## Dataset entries
----
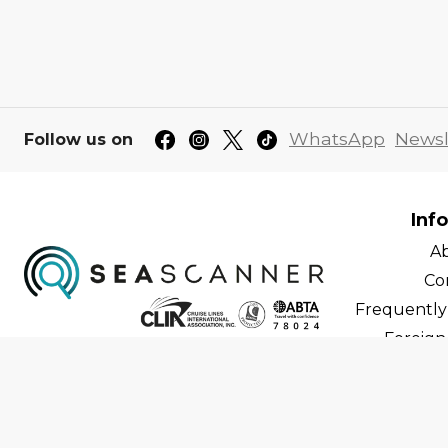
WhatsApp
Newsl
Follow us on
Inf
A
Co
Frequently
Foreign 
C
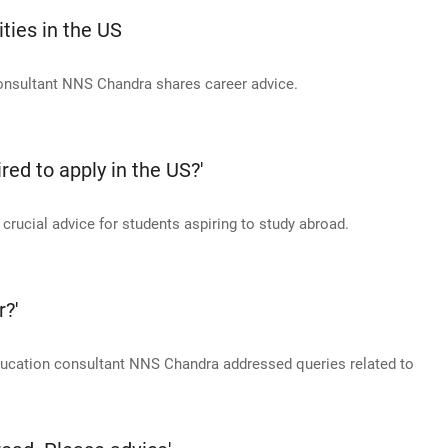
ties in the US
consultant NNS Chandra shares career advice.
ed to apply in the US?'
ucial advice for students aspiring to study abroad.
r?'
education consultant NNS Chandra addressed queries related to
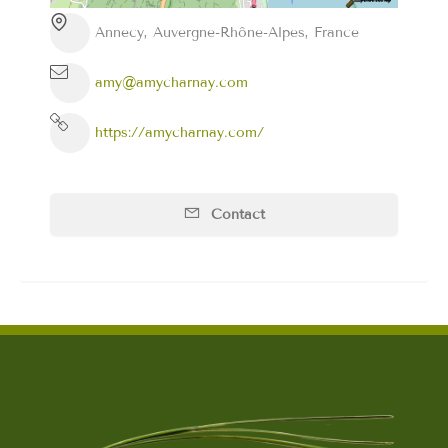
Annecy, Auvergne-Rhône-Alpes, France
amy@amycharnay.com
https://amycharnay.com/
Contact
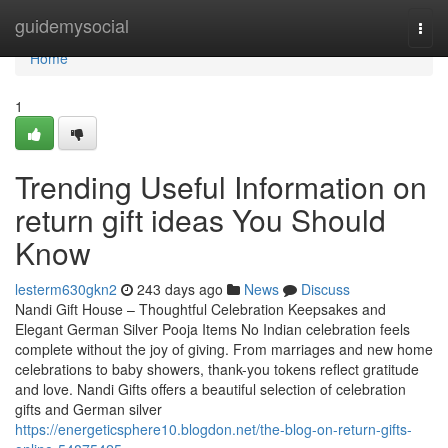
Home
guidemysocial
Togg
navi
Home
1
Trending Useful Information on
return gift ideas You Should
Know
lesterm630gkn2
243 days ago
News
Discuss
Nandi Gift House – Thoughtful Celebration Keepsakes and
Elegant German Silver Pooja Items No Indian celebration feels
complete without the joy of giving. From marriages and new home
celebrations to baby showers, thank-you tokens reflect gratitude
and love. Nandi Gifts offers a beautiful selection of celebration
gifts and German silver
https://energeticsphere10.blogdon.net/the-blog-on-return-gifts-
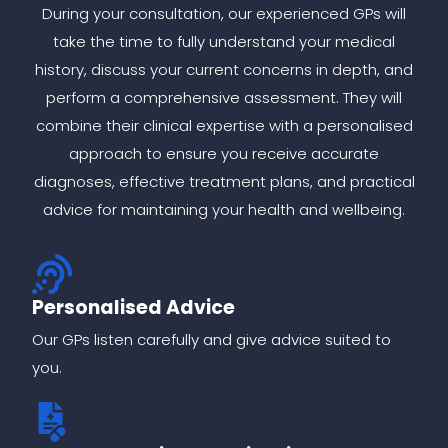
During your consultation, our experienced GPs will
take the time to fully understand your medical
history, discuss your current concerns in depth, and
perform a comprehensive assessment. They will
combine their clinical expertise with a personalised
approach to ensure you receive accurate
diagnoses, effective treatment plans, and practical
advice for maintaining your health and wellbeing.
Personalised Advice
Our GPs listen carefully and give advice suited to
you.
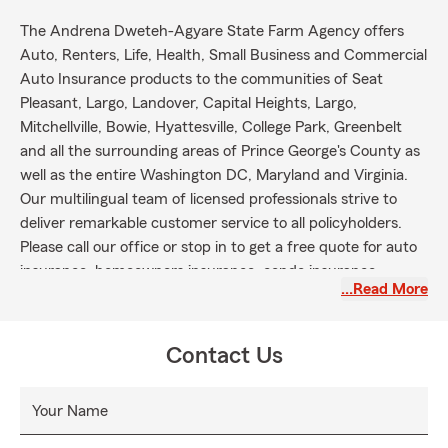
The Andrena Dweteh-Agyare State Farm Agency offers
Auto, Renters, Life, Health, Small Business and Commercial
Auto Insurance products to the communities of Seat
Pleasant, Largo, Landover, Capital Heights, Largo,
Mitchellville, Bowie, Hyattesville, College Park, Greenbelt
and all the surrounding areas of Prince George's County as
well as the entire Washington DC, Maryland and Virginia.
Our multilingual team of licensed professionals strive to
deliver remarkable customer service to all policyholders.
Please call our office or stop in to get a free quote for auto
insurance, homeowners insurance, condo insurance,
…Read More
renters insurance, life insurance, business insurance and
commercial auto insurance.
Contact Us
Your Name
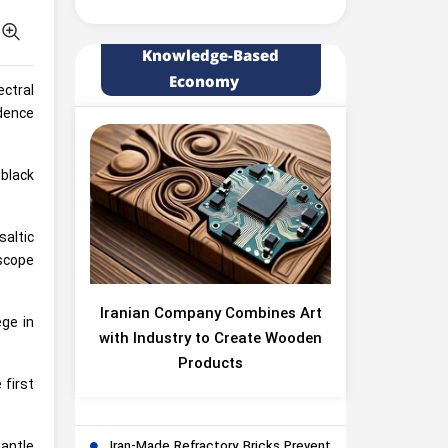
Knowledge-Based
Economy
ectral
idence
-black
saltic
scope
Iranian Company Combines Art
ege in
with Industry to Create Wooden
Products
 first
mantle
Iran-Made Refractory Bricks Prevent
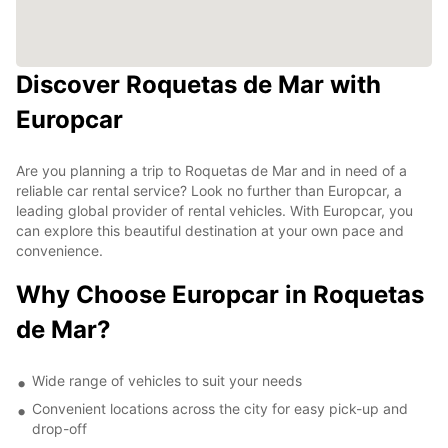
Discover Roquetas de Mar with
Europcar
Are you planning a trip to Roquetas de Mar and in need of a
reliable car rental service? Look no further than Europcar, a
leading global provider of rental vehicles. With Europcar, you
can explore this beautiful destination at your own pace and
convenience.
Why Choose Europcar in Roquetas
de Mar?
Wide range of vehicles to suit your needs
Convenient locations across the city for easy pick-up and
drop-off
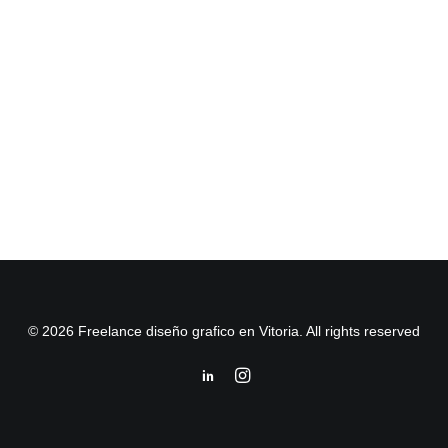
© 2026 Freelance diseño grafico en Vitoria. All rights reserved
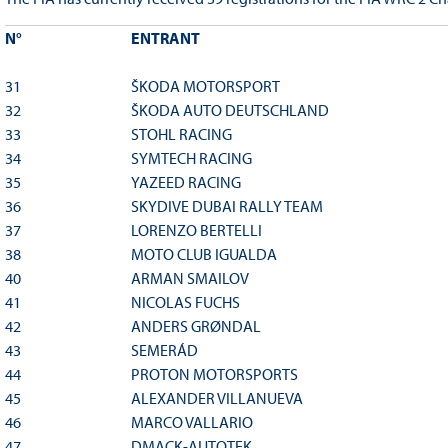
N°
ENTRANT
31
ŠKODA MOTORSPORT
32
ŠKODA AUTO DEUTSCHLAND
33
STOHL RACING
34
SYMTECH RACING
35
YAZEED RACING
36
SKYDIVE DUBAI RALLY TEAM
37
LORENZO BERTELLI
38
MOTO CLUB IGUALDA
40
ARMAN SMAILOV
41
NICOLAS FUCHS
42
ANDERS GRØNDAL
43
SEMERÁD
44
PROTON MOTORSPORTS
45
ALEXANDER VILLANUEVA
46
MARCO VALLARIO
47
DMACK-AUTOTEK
----
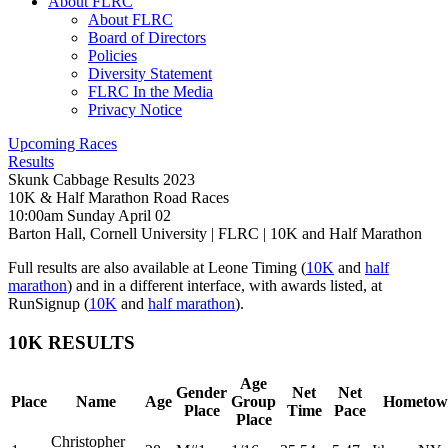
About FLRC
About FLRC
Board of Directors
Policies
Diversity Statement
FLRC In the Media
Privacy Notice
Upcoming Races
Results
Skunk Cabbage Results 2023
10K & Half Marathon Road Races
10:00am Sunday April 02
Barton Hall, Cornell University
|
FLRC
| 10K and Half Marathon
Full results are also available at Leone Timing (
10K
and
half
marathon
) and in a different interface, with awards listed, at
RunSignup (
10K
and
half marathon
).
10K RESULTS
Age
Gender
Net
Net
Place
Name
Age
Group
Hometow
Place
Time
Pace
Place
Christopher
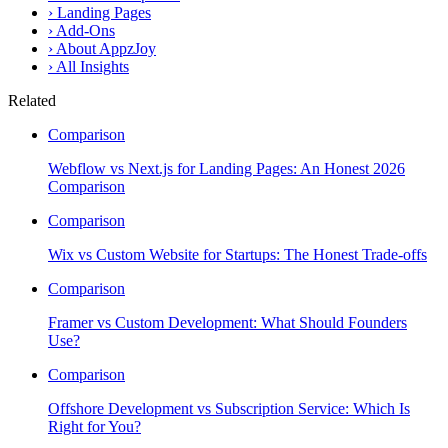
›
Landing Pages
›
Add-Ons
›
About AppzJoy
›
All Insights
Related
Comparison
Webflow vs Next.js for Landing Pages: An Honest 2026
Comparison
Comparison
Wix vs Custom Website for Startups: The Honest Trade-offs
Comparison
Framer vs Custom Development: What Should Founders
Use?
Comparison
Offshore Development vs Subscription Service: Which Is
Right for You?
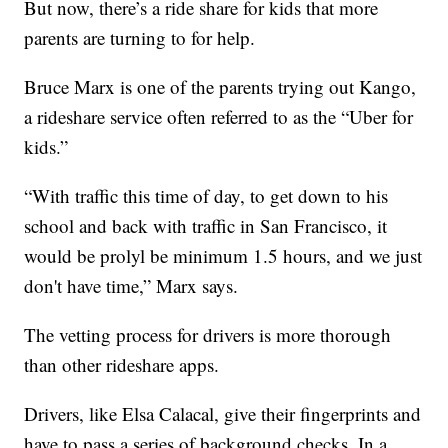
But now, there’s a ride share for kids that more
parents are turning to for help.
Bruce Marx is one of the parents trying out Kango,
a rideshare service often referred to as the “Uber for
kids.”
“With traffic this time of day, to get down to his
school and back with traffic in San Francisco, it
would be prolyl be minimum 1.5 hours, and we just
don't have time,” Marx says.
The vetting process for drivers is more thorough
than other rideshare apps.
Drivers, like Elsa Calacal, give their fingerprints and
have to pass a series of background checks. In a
----
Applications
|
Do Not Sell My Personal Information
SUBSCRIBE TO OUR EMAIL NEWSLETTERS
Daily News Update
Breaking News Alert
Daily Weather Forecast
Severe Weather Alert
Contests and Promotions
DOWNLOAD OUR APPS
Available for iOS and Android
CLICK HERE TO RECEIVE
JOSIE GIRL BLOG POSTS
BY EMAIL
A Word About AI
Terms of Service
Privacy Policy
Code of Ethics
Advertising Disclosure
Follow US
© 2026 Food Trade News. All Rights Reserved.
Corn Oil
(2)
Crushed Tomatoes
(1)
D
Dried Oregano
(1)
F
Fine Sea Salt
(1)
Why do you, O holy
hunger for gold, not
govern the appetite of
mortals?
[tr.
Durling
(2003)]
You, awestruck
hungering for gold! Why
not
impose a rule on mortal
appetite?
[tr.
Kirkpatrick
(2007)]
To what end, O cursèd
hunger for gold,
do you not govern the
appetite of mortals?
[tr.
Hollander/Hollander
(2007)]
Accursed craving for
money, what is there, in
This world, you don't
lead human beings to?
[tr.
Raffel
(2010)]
----
## ASSIGNED TASK
Look through the data above. Each line containing the word "gold" needs to be copied.

## TASK SOLUTION
hunger for gold, not
hungering for gold! Why
hunger for gold,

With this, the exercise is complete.